Sembahyang Bulan 7: Tradisi Tionghoa Penuh Makna, Dari Penghormatan Leluhur hingga Derma untuk Arwah

Suasana meriah ritual Sembahyang Rampas atau Cioko di salah satu klenteng di Kota Singkawang. Warga berdesakan menyaksikan prosesi pembagian dan perebutan persembahan yang menjadi puncak tradisi pada tanggal 15 bulan 7 Imlek (Chit Nyiat Pan).Foto:Net

Jakarta, Mediagempita.com – Sembahyang Bulan 7, yang juga dikenal sebagai Festival Bulan Hantu atau Sembahyang Rebutan (Cioko/Chit Nyiat Pan), kembali digelar oleh masyarakat Tionghoa di berbagai daerah. Tradisi ini sarat makna, berakar dari budaya agraris kuno sekaligus diperkaya dengan ajaran Buddhisme tentang welas asih terhadap arwah kelaparan.

Asal-Usul Tradisi

Pada mulanya, sembahyang ini dilakukan oleh masyarakat agraris sebagai bentuk penghormatan kepada leluhur dan dewa-dewa untuk memohon hasil panen yang melimpah. Seiring waktu, pengaruh ajaran Buddhisme melalui Festival Ullambana turut memberi warna baru. Dalam kepercayaan itu, diyakini bahwa pada bulan ketujuh penanggalan Imlek, pintu neraka terbuka dan arwah kelaparan (Preta) keluar mencari makanan.

Pelaksanaan Cioko atau Chit Nyiat Pan

Ritual Sembahyang Rebutan (Cioko/Chit Nyiat Pan) berlangsung khidmat di rumah maupun di kuil. Masyarakat mempersembahkan makanan, buah-buahan, hingga uang kertas sebagai bekal bagi para arwah, terutama arwah yang tidak memiliki keluarga.

Di kuil, para pendeta Tao biasanya memimpin doa dengan membacakan sutra serta melakukan ritual khusus untuk mendoakan arwah agar terbebas dari penderitaan. Usai prosesi, makanan persembahan dibagikan kepada fakir miskin sebagai wujud derma dan kepedulian sosial.
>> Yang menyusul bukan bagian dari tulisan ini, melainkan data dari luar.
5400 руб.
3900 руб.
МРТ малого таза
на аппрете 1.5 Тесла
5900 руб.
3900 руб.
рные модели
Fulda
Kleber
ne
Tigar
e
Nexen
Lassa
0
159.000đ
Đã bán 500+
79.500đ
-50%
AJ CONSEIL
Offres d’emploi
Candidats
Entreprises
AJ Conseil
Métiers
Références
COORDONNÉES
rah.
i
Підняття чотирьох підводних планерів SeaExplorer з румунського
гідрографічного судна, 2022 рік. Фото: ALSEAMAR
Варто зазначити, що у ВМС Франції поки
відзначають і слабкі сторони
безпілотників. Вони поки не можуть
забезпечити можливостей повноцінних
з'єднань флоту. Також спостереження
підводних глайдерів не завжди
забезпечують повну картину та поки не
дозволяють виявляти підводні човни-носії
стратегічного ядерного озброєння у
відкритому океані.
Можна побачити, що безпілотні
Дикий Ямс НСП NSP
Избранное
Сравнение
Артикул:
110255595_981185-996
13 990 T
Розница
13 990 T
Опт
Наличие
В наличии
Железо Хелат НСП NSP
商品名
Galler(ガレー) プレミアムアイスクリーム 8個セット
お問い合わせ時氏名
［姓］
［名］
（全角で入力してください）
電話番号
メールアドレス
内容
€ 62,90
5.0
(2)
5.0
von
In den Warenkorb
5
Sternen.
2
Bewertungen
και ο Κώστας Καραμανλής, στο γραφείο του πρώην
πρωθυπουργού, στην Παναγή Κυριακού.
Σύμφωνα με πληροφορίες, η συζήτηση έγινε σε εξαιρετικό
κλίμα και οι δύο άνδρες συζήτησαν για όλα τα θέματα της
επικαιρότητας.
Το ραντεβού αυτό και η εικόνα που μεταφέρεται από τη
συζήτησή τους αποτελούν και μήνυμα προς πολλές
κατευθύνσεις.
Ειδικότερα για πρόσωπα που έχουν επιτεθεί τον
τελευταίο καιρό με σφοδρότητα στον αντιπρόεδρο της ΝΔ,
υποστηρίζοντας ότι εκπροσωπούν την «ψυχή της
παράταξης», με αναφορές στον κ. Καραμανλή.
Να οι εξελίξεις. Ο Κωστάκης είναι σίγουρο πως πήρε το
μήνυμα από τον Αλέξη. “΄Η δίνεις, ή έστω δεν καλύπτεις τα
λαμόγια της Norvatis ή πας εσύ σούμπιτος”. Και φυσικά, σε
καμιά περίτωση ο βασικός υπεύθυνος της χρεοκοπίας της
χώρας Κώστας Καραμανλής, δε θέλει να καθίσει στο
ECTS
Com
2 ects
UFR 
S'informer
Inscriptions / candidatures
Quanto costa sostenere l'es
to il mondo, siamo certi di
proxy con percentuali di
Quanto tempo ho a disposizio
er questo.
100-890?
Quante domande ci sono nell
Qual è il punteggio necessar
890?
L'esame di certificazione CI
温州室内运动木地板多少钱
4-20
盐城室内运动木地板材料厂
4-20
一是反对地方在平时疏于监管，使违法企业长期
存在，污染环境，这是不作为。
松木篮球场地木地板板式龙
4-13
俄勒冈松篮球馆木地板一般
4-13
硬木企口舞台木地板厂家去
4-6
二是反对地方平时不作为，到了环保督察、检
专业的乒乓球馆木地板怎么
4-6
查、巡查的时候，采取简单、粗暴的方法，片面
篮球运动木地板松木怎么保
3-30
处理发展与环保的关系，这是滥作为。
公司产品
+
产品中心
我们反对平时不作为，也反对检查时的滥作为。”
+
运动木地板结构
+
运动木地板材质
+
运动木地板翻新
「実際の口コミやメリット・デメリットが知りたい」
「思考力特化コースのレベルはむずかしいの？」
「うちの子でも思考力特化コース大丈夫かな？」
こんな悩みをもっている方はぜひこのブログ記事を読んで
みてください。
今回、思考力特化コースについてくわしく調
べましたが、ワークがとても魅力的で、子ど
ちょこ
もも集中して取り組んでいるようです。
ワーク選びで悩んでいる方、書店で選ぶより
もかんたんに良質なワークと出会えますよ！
Catatan: Cioko berasal dari dialek Hokkian yang berarti “perebutan makanan persembahan”. Sedangkan Chit Nyiat Pan berasal dari bahasa Khek (Hakka) yang berarti tanggal 15 bulan 7 Imlek, yaitu hari puncak sembahyang arwah dalam tradisi Tionghoa.

Silaturahmi Pemerintah dan Mahasiswa di Istana Negara: Bangun Perspektif Bersama untuk Kemajuan Bangsa

Makna Filosofis

Tradisi ini bukan sekadar ritual, melainkan memiliki nilai luhur. Sembahyang Bulan 7 menjadi sarana untuk menghormati leluhur, menunjukkan belas kasih dengan memberi makan arwah kelaparan, sekaligus menjamu mereka yang tertindas.

Dengan demikian, Sembahyang Bulan 7 atau Cioko (Chit Nyiat Pan) tidak hanya dipahami sebagai warisan budaya dan keagamaan masyarakat Tionghoa, melainkan juga sebagai wujud nyata solidaritas sosial dan kepedulian kepada sesama.(red)

Disclaimer:  Artikel ini disusun untuk tujuan informasi dan edukasi budaya. Redaksi Mediagempita.com menghormati keberagaman keyakinan masyarakat dan tidak bermaksud mengarahkan pada praktik ibadah tertentu. Semua isi berita merujuk pada tradisi yang berkembang di masyarakat Tionghoa sebagai bagian dari warisan budaya dan sosial.